__Work required__. Each line below containing the word "Calendar" needs to be shown.

[Material supplied — start]

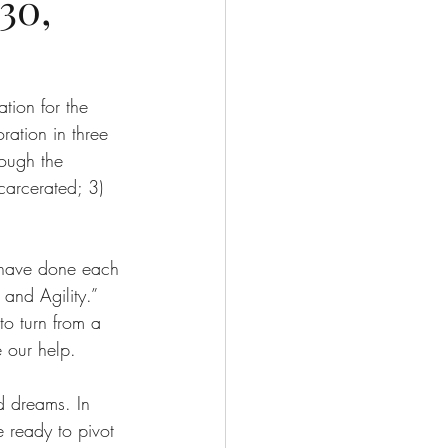
30,
tion for the 
ation in three 
ough the 
carcerated; 3) 
 have done each 
and Agility.” 
to turn from a 
 our help.
d dreams. In 
 ready to pivot 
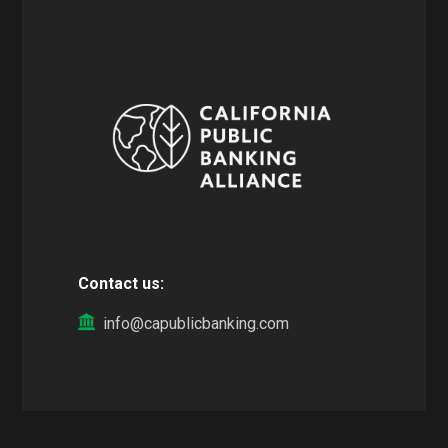
Contact us:
info@capublicbanking.com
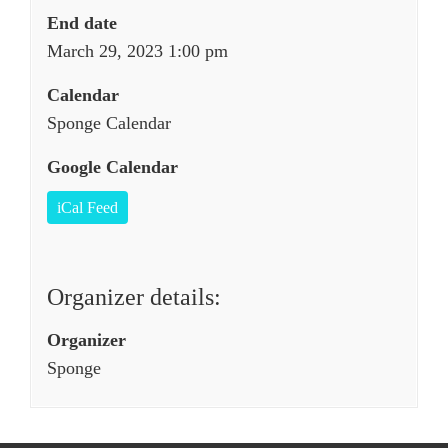
End date
March 29, 2023 1:00 pm
Calendar
Sponge Calendar
Google Calendar
iCal Feed
Organizer details:
Organizer
Sponge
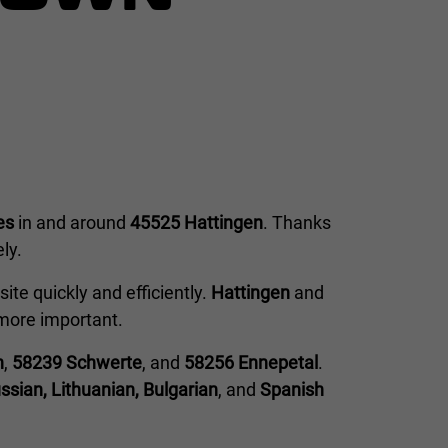
es
in and around
45525 Hattingen
. Thanks
ly.
ite quickly and efficiently.
Hattingen
and
e more important.
n
,
58239 Schwerte
, and
58256 Ennepetal
.
ssian, Lithuanian, Bulgarian
, and
Spanish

[Material supplied — finish]

__Exercise result__.
Calendar
Sponge Calendar
Google Calendar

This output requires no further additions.